In this paper, the artificial neural network model with a backpropagation learning algorithm was used to develop the constitutive relationship for the soft body during the impact process. The feasibility and practicability of this identification method were verified through a specific example. From the results of this present study, the main conclusions are drawn as follows:(1)Different flexible body constitutive models are used, and the impact of the soft body presents different modes, and the displacement curve and impact force curve of the aluminum plate center is also different. Among them, the displacement and impact force of the linear elastic constitutive model is the largest, but the deviation from experimental results is also the largest.(2)The calculated results of the soft body constitutive parameters optimized by the improved BP neural network algorithm are in good agreement with the experimental results. At the same time, it can be seen that the calculation curve optimized by BP neural network algorithm almost passes all the test points, which proves the accuracy and reliability of the optimized flexible body parameters, and the calculation convergence accuracy also meets the requirements.(3)As a calculation method, BP neural network can be used in the optimization calculation of constitutive parameters of soft body impact.

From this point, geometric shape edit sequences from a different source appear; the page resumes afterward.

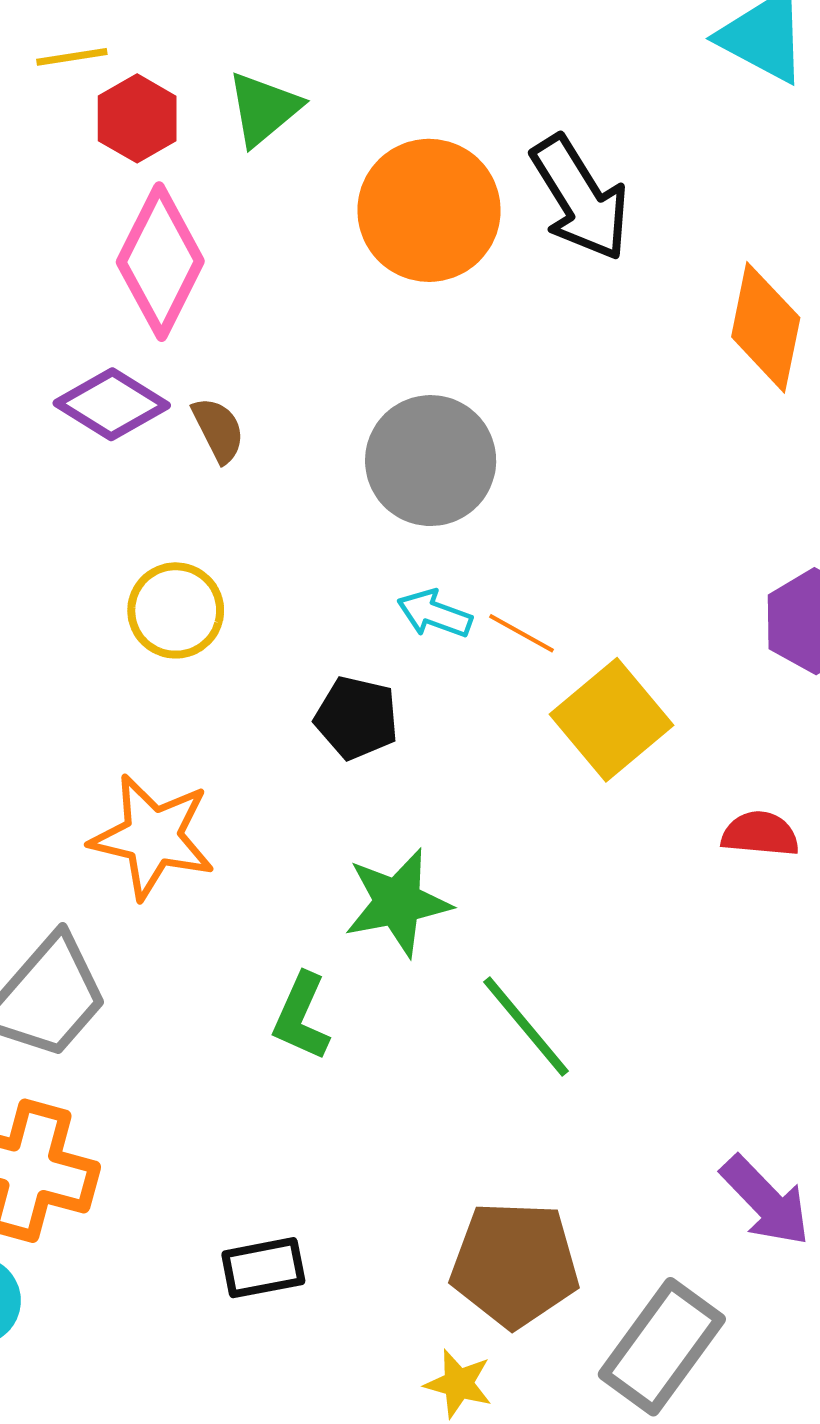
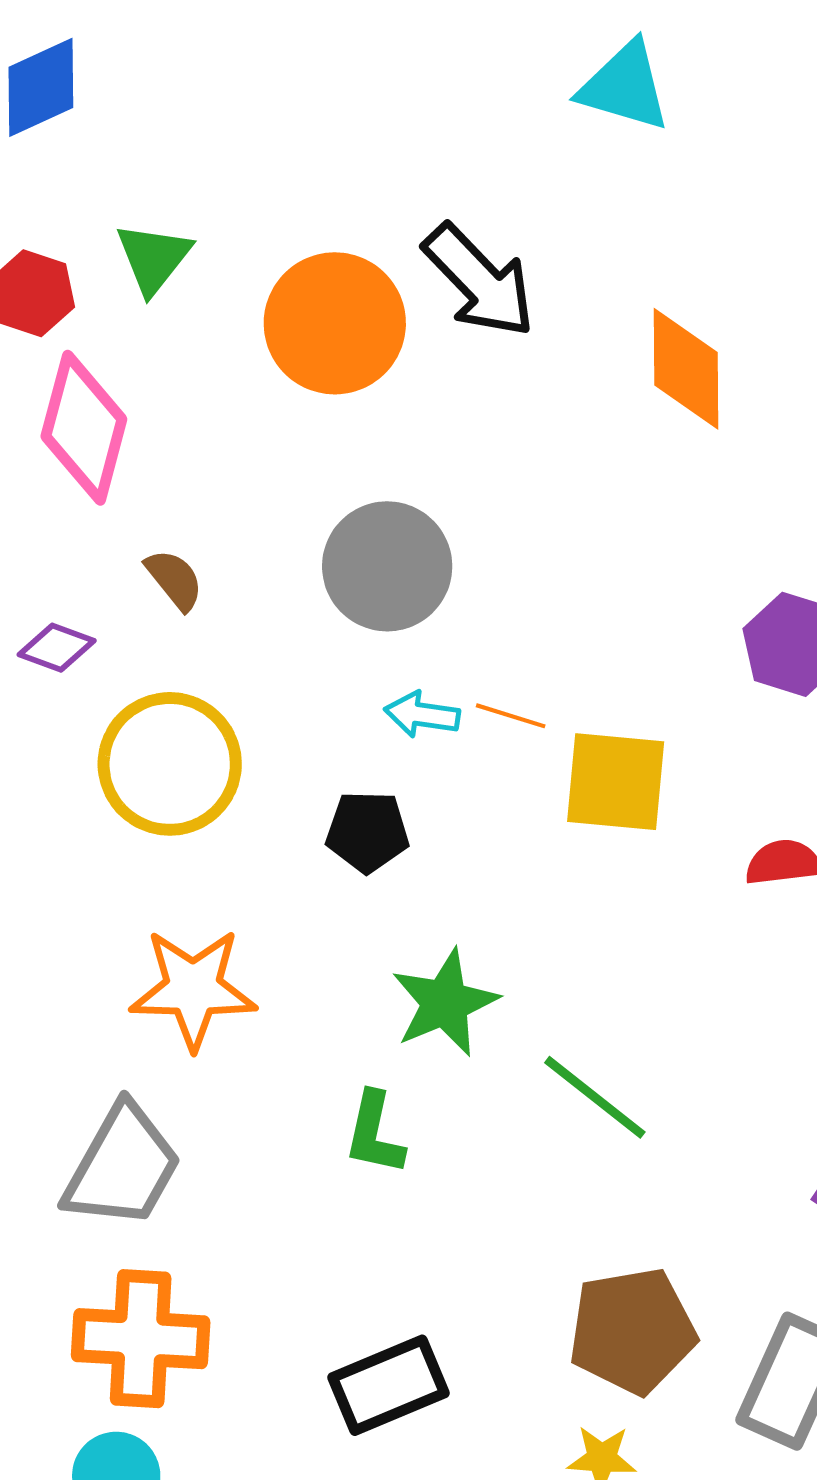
purple diamond: (112, 404) -> (57, 648), moved, size x0.7
yellow circle: (176, 610) -> (170, 764), size x1.5
yellow square: (611, 720) -> (616, 782), turned -33
black rectangle: (263, 1268) -> (389, 1385), size x1.4

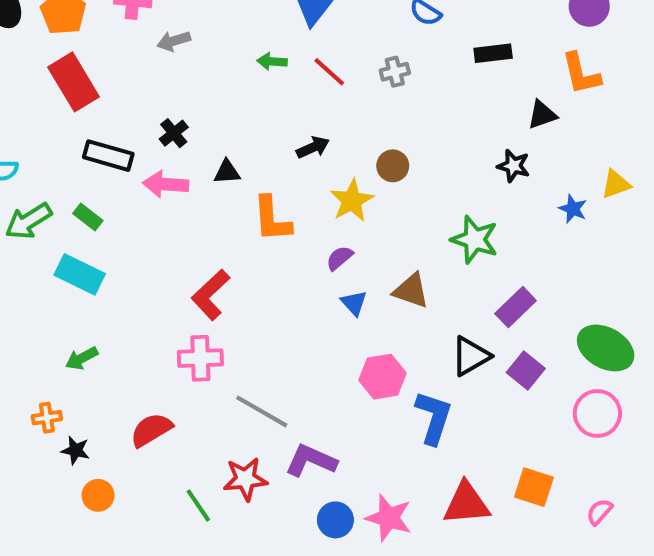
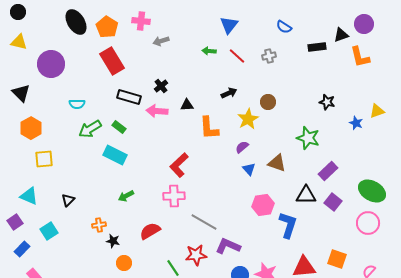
black triangle: (542, 115) -> (341, 35), moved
black triangle: (471, 356) -> (306, 195), turned 30
green arrow: (82, 358) -> (126, 196), moved

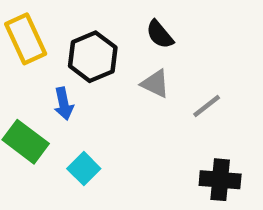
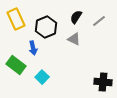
black semicircle: (160, 34) -> (76, 17), turned 72
gray line: (207, 106) -> (99, 21), moved

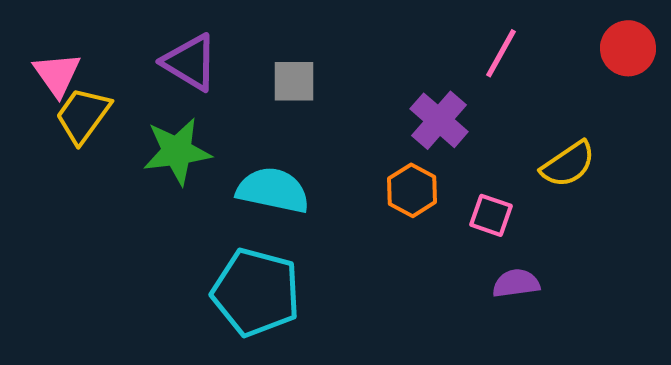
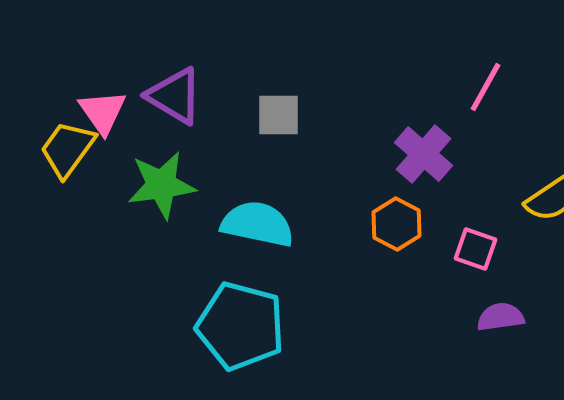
pink triangle: (57, 74) -> (102, 112), moved

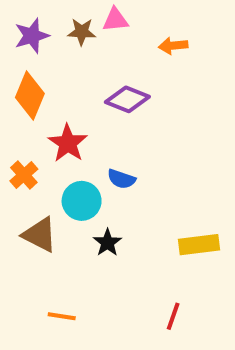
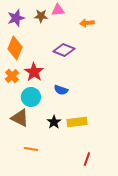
orange cross: (24, 175) -> (12, 76), moved
cyan circle: (82, 201) -> (31, 97), moved
yellow rectangle: (199, 245) -> (77, 122), moved
orange line: (62, 316) -> (31, 149), moved

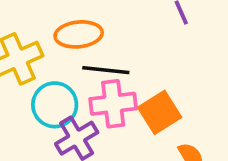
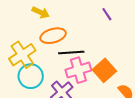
cyan circle: (55, 105) -> (31, 76), moved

However, it should be pointed out that each constitutive model needs to build its own neural network when it is used for calculation, and the optimization results and errors will be different due to the difference of network structure.

Data Availability

The data used to support the findings of this study are included within the paper.

Conflicts of Interest

The authors declare that there are no conflicts of interest regarding the publication of this paper.

Acknowledgments

This study was funded by National Natural Science Foundation (12102095), the Scientific Research Project for Young Innovative Talents of Guangxi Province (20200312), Research grant for Talent of Guangxi Plan (100), the starting research grant for High-level Talents from Guangxi University, the Science and Technology Major Project of Guangxi Province (AA18118055), the Guangxi Natural Science Foundation (20181096), and application of key technology in building construction of prefabricated steel structure (20190528).